High tumor mutational burden and PIK3CA mutations correlate with poor Merkel cell carcinoma-specific survival.

Lobo M, et al

Researchers investigated Merkel cell carcinoma (MCC), a rare and aggressive neuroendocrine skin cancer with a poor prognosis, to determine whether specific genetic alterations and tumor mutational burden (TMB) influence patient survival. Using comprehensive genomic profiling data from 164 patients with a mean age of 72.4 years, the team employed Kaplan-Meier survival analysis and multivariable Cox regression to identify genetic predictors of MCC-specific survival.
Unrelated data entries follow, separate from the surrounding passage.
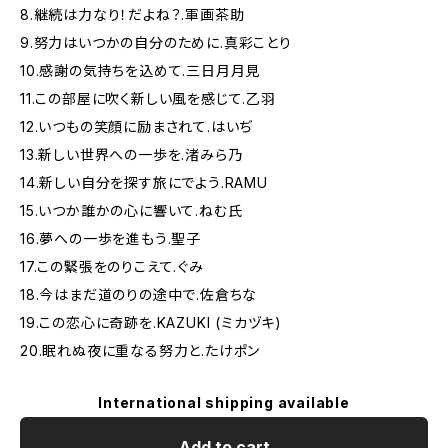
8.継続は力なり！だよね？.軍画茶助
9.努力はいつかの自分のために.真彩ことり
10.感謝の気持ちを込めて.三日月月見
11.この部屋に吹く新しい風を感じて.乙羽
12.いつもの笑顔に励まされて.はいぢ
13.新しい世界への一歩を.渚みら乃
14.新しい自分を探す旅にでよう.RAMU
15.いつか誰かの心に響いて.ねむ氏
16.夢への一歩を進もう.聖子
17.この緊張をのりこえて.ぐみ
18.今はまだ道のりの途中で.佐倉ちな
19.この恋心に奇跡を.KAZUKI (ミカヅキ)
20.眠れぬ夜に重なる努力と.たけポン
International shipping available
Add to cart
The study found that patients with high TMB had significantly worse survival outcomes compared to those with low TMB, and that mutations in the PIK3CA gene — encoding a key enzyme in the PI3K cell-growth signaling pathway — were independently associated with more than double the risk of MCC-related death (hazard ratio 2.07). PIK3CA remained a robust predictor of poor survival across multiple sensitivity analyses, suggesting it is a reliable prognostic biomarker. These findings may help clinicians stratify MCC patients by risk level, enabling more personalized monitoring and treatment planning. The results also provide a scientific rationale for evaluating PI3K pathway inhibitors as a potential therapeutic strategy in future MCC clinical trials.